§ Exercise:
One number is the whole answer: the tally of lines in the records that include the word "ПЛАВАНЬЕ".

[[ Task inputs open ]]

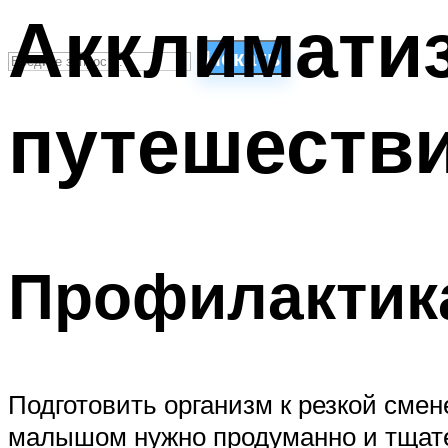
Акклимати
Искать
путешеств
СТИЛИ ПЛАВАНЬЯ
ПЛАВАНЬЕ ДЛЯ ДЕТЕЙ
ПЛАВАНЬЕ ДЛЯ ПОХУДЕНИЯ
БАССЕЙН ДЛЯ ДОМА
ОЧИСТКА БАССЕЙНОВ
Профилактик
МЕНЮ
Подготовить организм к резкой смен
малышом нужно продуманно и тщател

[[ Task inputs closed ]]

§ Result:
2